Iggy Pop – Nightclubbing
It was written after one of their many Berlin benders, when Bowie suggested the ‘We walk like a ghost‘ lyric. The Thin White Duke pounds out the skewed honky tonk blues on the upright piano while Iggy half-sings, half-narrates the tale of an average night out in Berlin for the three of them. You can see them, can’t you, a trio of messed up, pale-faced druggy rockstars stalking the city like a gang of up-to-no-good alleycats seeking their next kick.

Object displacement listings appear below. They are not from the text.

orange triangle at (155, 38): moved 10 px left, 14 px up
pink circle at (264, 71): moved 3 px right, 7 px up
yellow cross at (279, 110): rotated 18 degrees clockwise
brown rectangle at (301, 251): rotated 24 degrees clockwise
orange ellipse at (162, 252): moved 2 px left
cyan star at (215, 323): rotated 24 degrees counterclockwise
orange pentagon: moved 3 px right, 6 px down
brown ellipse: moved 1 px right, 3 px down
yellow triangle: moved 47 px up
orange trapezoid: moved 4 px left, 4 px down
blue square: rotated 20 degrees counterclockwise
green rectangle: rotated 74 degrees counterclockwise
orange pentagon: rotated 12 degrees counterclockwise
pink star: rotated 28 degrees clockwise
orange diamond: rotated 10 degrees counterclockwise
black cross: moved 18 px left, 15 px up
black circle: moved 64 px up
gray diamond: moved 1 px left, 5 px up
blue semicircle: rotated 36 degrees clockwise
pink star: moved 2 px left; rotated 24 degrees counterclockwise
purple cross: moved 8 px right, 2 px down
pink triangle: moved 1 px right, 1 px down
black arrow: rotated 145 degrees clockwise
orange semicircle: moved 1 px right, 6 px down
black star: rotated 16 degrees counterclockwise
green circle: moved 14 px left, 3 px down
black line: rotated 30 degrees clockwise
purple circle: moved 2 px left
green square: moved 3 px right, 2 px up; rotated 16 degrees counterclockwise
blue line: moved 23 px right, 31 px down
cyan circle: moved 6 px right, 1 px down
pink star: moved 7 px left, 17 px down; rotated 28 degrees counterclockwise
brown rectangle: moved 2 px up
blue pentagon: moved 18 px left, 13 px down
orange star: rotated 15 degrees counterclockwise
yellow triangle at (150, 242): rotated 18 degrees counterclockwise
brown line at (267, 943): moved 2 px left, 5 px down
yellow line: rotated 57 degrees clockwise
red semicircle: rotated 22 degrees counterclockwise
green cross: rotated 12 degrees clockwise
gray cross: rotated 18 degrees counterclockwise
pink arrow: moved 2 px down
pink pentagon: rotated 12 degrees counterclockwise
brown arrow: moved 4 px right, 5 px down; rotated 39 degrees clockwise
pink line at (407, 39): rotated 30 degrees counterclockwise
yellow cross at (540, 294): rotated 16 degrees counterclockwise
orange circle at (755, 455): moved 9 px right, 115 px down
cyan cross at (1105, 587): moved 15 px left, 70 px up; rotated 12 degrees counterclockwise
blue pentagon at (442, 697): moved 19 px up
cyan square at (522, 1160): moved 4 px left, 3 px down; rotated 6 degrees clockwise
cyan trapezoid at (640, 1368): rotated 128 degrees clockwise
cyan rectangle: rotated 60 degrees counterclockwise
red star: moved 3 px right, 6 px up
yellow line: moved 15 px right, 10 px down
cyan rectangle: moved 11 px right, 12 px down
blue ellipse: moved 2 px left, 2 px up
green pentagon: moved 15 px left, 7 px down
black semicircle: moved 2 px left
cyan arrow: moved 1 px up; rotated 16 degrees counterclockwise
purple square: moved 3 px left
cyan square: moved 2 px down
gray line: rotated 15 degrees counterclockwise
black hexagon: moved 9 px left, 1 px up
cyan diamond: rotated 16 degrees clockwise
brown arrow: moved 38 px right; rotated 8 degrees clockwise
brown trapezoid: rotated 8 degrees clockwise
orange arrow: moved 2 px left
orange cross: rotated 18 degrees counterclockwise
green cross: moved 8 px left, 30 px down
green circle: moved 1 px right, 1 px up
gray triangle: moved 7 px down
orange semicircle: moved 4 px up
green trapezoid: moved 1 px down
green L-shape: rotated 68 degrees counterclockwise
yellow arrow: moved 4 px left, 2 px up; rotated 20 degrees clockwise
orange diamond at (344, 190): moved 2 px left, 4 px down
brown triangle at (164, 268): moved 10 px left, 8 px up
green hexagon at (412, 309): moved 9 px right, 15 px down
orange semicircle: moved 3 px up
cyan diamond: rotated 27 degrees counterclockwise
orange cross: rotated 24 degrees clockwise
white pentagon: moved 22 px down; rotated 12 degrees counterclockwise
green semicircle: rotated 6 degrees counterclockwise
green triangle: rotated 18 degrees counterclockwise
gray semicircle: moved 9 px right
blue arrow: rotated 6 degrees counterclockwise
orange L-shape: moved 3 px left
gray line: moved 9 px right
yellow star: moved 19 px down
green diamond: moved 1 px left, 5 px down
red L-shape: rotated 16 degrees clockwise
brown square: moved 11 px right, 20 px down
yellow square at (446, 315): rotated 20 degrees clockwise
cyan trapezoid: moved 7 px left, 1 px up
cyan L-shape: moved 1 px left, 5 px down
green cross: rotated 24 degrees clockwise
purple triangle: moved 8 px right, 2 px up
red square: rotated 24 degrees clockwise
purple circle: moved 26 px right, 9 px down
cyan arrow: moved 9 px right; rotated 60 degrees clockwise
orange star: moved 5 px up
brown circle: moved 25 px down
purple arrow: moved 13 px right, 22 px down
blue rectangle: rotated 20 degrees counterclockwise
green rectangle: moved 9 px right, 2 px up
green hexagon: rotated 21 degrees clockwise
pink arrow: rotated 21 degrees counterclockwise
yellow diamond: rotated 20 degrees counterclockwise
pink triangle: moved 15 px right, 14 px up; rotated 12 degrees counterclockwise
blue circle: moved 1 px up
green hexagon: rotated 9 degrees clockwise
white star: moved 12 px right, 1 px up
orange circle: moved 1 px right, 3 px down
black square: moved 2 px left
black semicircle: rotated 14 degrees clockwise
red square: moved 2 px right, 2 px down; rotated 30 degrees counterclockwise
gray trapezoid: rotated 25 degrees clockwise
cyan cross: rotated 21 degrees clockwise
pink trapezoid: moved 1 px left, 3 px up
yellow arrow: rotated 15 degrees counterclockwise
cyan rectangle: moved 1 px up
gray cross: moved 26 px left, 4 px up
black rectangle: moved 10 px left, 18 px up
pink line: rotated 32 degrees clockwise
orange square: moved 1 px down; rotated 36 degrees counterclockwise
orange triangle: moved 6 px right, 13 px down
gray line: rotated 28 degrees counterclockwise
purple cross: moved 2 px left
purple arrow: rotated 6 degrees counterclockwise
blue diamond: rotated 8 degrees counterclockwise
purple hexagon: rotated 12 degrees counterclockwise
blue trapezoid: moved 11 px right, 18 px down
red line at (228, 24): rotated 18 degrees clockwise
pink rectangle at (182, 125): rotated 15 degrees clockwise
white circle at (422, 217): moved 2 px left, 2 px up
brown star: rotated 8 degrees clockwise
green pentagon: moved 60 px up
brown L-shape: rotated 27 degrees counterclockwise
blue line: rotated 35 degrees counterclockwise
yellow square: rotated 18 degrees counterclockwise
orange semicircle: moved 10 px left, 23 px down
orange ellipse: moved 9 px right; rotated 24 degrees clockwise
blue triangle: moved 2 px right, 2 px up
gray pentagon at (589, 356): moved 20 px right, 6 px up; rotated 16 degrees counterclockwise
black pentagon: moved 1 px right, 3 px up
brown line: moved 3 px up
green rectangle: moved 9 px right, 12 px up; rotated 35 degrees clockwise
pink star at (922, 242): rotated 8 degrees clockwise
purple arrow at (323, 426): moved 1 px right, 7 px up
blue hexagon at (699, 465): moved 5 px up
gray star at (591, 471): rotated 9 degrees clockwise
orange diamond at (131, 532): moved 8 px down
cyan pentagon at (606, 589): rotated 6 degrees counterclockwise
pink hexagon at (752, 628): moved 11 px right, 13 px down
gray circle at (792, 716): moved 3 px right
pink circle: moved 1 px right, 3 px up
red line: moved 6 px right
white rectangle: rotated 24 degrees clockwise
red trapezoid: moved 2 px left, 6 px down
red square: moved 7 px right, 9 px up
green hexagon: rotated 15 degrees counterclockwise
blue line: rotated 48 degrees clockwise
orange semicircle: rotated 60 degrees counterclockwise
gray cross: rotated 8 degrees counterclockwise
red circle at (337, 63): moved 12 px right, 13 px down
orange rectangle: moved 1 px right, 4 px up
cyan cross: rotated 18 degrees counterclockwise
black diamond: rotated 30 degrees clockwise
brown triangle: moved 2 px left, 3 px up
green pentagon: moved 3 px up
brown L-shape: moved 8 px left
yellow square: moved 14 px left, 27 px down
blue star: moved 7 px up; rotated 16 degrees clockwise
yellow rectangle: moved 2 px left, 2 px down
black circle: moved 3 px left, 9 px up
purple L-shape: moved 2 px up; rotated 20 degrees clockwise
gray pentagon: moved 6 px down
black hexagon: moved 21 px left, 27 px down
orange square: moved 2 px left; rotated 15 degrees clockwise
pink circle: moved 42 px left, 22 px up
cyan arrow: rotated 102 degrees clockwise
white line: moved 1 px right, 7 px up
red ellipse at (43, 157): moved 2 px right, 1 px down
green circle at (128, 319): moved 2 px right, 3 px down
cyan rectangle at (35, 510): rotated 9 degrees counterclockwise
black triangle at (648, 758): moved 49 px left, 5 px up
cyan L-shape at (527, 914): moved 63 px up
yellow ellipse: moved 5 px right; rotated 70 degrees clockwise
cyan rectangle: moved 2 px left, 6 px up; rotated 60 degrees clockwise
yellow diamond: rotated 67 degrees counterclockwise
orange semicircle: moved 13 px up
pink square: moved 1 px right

‘Nightclubbing, we’re nightclubbing……we’re what’s happening…….we meet people, brand new people….‘
The Specials‘ Nite Klub (the spelling is important) on the other hand is as far removed from Iggy et al as Venus is from Mars. A frantic punky, jerky and ska-based, exotica-tinged knee-trembler round the back of The Ritz, one eye over your shoulder on the lookout for a bouncer or her pals or her actual boyfriend or something, it tells the tale of Friday/Saturday in N.E. Town in late 70s/early 80s provincial Britain.
The Specials – Nite Klub
Most nite klubs in those days were big and cavernous and left-over relics from a bygone age when times were simpler and people had more disposable income. The local Scala or Locarno or Roxy or Palais or whatever had seen better days and bigger crowds as a dancehall and might’ve by now been doubling up as a bingo hall. It may well have been on its way to becoming a cinema. The Specials sing of a club fraught with tension and the notion that at any time soon, you might get your head kicked in, either by a local who doesn’t like the fact that you went to a different school/grew up on a different estate/looked funny at him or by one of the bow tied neanderthal bouncers employed to keep (cough) order in the place.
‘I won’t dance in a club like this,’ bemoans Terry Hall. ‘All the girls are slags and the beer tastes just like piss.’
We’ve all been to those places. Some of the best nights of my life were in them. And some of the worst.